REQUIRED ACTION:
Look through the records below for the line holding "and affectionate. Their". Write it out exactly, with each following line through the line holding "blissful, meaningful, lifelong".
+++ SUPPLIED DATA
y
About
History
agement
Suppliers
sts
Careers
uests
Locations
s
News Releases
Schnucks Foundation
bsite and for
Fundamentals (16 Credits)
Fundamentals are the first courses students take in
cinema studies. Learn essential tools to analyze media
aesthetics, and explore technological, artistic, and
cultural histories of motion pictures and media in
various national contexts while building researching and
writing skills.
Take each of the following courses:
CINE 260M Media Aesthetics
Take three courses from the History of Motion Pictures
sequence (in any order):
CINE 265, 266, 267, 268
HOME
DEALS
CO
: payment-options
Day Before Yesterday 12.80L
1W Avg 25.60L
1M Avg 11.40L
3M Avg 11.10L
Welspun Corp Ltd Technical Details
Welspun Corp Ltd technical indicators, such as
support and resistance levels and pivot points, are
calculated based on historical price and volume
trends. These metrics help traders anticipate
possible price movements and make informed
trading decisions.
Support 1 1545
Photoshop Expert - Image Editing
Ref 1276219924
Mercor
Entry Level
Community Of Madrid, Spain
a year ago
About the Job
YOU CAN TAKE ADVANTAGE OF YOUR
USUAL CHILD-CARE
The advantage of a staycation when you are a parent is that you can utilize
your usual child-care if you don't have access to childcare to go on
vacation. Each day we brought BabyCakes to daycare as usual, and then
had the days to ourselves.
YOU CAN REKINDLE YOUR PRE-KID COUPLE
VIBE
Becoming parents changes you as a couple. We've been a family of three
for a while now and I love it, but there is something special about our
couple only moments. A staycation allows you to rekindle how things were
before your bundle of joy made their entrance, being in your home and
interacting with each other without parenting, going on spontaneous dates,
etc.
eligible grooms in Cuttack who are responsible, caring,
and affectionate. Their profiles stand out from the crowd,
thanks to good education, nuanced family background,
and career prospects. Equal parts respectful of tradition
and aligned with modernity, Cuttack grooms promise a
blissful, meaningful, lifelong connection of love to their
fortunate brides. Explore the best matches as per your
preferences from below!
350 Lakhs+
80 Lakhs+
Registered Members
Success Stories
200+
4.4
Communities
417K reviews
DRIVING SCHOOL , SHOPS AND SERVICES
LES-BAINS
++++++
ANSWER BELOW:
and affectionate. Their profiles stand out from the crowd,
thanks to good education, nuanced family background,
and career prospects. Equal parts respectful of tradition
and aligned with modernity, Cuttack grooms promise a
blissful, meaningful, lifelong connection of love to their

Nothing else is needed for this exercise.